La présidente mexicaine Claudia Sheinbaum et l'Espagnol Pedro Sanchez se sont rencontrés à Barcelone samedi à l'issue d'un sommet de dirigeants progressistes, signalant un rapprochement lors de la première visite d'un chef d'Etat mexicain dans le pays méditerranéen depuis huit ans.

L'entretien s'est déroulé dans le cadre du déplacement de Mme Sheinbaum à Barcelone pour assister au quatrième sommet "Pour la défense de la démocratie", un rassemblement de leaders de la gauche mondiale visant à mobiliser les partisans de ces mouvements contre l'extrême droite.

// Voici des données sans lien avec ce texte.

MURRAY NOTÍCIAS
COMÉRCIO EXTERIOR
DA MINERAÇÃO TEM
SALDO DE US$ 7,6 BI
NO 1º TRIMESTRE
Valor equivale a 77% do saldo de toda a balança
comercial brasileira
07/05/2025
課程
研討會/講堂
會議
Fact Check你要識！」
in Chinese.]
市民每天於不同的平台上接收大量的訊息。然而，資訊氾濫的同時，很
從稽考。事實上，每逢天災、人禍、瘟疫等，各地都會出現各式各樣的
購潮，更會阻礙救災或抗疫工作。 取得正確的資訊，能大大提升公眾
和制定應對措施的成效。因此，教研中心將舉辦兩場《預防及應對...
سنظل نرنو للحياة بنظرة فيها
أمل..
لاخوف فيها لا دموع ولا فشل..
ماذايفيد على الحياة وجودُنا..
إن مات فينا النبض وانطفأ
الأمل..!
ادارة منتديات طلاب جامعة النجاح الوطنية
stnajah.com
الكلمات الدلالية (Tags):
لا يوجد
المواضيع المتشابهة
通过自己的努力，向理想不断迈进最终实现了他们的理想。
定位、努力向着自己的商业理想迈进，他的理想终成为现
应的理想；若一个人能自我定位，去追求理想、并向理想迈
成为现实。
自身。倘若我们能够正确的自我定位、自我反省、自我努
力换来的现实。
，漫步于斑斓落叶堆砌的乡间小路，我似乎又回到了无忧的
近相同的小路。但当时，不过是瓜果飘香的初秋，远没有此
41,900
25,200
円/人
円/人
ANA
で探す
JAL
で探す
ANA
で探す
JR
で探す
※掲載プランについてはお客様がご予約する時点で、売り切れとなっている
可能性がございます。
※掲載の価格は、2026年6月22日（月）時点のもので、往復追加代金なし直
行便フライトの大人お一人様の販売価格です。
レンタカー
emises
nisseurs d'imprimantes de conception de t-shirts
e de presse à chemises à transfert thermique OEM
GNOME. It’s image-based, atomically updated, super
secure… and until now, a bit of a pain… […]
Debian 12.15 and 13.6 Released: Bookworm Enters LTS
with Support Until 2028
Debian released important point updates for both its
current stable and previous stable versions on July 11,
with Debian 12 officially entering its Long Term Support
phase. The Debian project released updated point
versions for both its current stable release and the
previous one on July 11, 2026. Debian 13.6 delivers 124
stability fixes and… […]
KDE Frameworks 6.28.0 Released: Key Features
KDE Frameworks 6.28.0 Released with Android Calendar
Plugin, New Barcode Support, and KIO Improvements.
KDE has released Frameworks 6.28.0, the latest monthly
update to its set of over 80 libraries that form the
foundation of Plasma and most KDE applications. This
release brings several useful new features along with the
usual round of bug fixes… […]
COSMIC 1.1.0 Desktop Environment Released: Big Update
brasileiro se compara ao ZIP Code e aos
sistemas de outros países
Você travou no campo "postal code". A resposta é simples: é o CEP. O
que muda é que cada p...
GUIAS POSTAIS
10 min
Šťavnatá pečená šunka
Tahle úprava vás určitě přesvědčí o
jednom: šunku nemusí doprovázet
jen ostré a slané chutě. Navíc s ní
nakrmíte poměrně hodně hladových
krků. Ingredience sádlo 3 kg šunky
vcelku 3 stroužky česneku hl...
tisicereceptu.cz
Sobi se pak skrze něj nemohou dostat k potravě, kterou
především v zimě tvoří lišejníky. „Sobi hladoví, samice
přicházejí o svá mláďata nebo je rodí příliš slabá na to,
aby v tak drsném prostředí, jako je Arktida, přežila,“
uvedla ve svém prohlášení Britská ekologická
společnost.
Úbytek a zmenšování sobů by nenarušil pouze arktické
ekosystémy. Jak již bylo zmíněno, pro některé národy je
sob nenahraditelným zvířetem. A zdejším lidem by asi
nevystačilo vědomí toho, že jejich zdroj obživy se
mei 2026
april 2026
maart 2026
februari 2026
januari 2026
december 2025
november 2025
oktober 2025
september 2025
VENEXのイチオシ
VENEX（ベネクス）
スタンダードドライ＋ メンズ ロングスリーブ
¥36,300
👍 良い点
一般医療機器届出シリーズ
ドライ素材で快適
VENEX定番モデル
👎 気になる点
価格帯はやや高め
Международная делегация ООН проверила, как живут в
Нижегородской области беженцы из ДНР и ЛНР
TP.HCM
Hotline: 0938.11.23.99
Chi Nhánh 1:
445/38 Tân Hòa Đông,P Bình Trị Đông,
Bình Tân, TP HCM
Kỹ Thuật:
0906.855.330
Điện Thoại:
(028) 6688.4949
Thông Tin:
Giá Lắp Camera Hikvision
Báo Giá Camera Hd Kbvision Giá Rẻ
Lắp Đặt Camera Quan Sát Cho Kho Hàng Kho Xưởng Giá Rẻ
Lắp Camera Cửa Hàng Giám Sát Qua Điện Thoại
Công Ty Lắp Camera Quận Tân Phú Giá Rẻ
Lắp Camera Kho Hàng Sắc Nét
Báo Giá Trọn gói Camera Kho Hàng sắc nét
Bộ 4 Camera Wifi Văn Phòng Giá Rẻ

Le voyage de Claudia Sheinbaum marque un assouplissement des relations précédemment tendues et constitue la première visite d'un président mexicain en Espagne depuis l'arrivée au pouvoir du parti Morena en 2018.

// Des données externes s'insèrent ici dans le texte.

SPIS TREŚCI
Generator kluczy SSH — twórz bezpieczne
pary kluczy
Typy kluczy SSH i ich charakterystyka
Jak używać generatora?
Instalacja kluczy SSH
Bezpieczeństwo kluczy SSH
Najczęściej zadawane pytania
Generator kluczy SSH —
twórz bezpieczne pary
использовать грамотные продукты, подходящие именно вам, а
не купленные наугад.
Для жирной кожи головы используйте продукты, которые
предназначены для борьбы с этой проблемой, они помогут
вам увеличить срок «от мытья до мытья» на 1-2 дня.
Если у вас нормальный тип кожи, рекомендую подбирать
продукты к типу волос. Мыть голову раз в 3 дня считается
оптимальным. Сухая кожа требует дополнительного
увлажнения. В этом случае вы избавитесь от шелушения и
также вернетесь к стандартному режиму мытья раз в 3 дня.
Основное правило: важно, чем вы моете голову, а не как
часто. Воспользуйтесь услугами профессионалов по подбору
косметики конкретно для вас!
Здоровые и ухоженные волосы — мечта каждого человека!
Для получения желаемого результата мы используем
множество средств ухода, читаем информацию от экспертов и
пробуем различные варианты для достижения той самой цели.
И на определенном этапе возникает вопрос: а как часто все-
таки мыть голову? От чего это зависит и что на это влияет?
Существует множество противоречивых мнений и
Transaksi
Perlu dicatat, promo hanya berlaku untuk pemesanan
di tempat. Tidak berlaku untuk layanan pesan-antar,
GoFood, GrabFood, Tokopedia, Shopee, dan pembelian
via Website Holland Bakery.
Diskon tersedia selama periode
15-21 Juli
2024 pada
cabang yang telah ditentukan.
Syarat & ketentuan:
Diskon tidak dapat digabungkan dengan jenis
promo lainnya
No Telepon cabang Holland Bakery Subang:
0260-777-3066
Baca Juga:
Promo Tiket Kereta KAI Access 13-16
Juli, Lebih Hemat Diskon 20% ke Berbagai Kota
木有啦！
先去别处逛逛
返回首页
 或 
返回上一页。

Les relations s'étaient détériorées sous son prédécesseur et mentor, Andres Manuel Lopez Obrador, qui avait exigé en 2019 des excuses pour les abus commis durant la domination coloniale espagnole au Mexique, une requête restée sans suite à l'époque.

"Il y a déjà eu un rapprochement de la part du président espagnol et du roi lui-même, ce que nous saluons", a déclaré Mme Sheinbaum aux journalistes à sa sortie de l'événement, tout en précisant avoir réitéré auprès de M. Sanchez la position du Mexique sur l'importance de reconnaître les exactions commises lors de la colonisation de l'Amérique latine.

Elle a indiqué avoir invité Pedro Sanchez à participer à la cinquième édition du sommet, qui se tiendra au Mexique l'année prochaine.

RENFORCEMENT DES LIENS

"Je pense que la présence de la présidente Sheinbaum ici est un signe très important et positif de rapprochement entre les deux pays", a déclaré le ministre espagnol de l'Economie, Carlos Cuerpo, lors du sommet, soulignant l'importance de dynamiser les échanges commerciaux et les investissements, particulièrement dans les secteurs de l'énergie, des infrastructures et de la finance.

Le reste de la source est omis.